Programmable Logic Controllers (PLCs) are increasingly connected and integrated into the Industrial Internet of Things (IIoT) for a better network connectivity and a more streamlined control process. But in fact, this brings also its security challenges and exposes them to various cyber-attacks targeting the physical process controlled by such devices. In this work, we investigate whether the newest S7 PLCs are vulnerable by design and can be exploited. In contrast to the typical control logic injection attacks existing in the research community, which require from adversaries to be online along the ongoing attack, this article introduces a new exploit strategy that aims at disrupting the physical process controlled by the infected PLC when adversaries are not connected neither to the target nor to its network at the point zero for the attack.

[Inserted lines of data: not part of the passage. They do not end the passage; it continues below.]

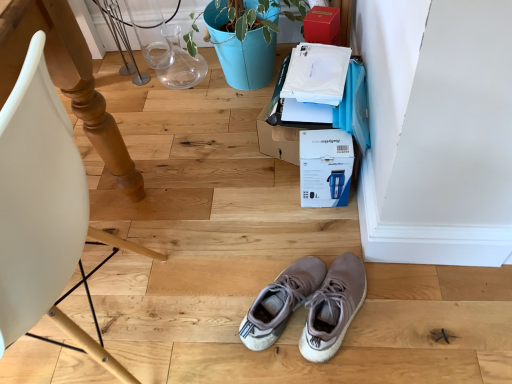 Question: From a real-world perspective, does matte wood chair at left stand above matte cardboard box at upper right, the first cardboard box positioned from the top?

Choices:
 (A) no
 (B) yes

Answer: (B)

Question: Does matte wood chair at left have a smaller size compared to matte cardboard box at upper right, which appears as the 2th cardboard box when ordered from the bottom?

Choices:
 (A) no
 (B) yes

Answer: (A)

Question: Is matte wood chair at left turned away from matte cardboard box at upper right, the first cardboard box positioned from the top?

Choices:
 (A) yes
 (B) no

Answer: (B)

Question: Is matte wood chair at left further to the viewer compared to matte cardboard box at upper right, which appears as the 2th cardboard box when ordered from the bottom?

Choices:
 (A) yes
 (B) no

Answer: (B)

Question: Does matte wood chair at left have a greater width compared to matte cardboard box at upper right, the first cardboard box positioned from the top?

Choices:
 (A) yes
 (B) no

Answer: (A)

Question: Is matte cardboard box at upper right, the first cardboard box positioned from the top, bigger or smaller than light gray suede sneakers at center?

Choices:
 (A) big
 (B) small

Answer: (B)

Question: Does point (306, 21) appear closer or farther from the camera than point (315, 297)?

Choices:
 (A) closer
 (B) farther

Answer: (B)

Question: Based on their positions, is matte cardboard box at upper right, which appears as the 2th cardboard box when ordered from the bottom, located to the left or right of light gray suede sneakers at center?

Our exploit approach is comprised of two steps: 1) Patching the PLC with a malicious Time-of-Day interrupt block once an attacker gains access to an exposed PLC, 2) Triggering the interrupt at a later time on the attacker will, when he is disconnected to the system’s network. For a real attack scenario, we implemented our attack approach on a Fischertechnik training system based on S7-1500 PLC using the latest version of S7CommPlus protocol. Our experimental results showed that we could keep the patched interrupt block in idle mode and hidden in the PLC memory for a long time without being revealed before being activated at the specific date and time that the attacker defined. Finally, we suggested some potential security recommendations to protect industrial environments from such a threat.

中文翻译：

---

S7-1500 PLC 上的新注入威胁 - 离线中断物理过程

可编程逻辑控制器 (PLC) 越来越多地连接并集成到工业物联网 (IIoT) 中，以实现更好的网络连接和更简化的控制过程。但事实上，这也带来了其安全挑战，并使它们面临针对此类设备控制的物理过程的各种网络攻击。在这项工作中，我们调查了最新的 S7 PLC 在设计上是否存在漏洞并且可以被利用。与研究社区中存在的典型控制逻辑注入攻击（要求攻击者在持续的攻击过程中在线）相比，本文介绍了一种新的利用策略，旨在在攻击者不在的情况下破坏受感染 PLC 控制的物理过程在攻击的零点处既不连接到目标也不连接到其网络。一旦攻击者获得对暴露的 PLC 的访问权，时间中断就会阻止，2) 当攻击者与系统网络断开连接时，稍后会在攻击者上触发中断。对于真实的攻击场景，我们使用最新版本的 S7CommPlus 协议在基于 S7-1500 PLC 的 Fischertechnik 培训系统上实施了我们的攻击方法。我们的实验结果表明，我们可以将修补的中断块保持在空闲模式并隐藏在 PLC 内存中很长一段时间，而不会在攻击者定义的特定日期和时间被激活之前被泄露。最后，我们提出了一些潜在的安全建议，以保护工业环境免受此类威胁。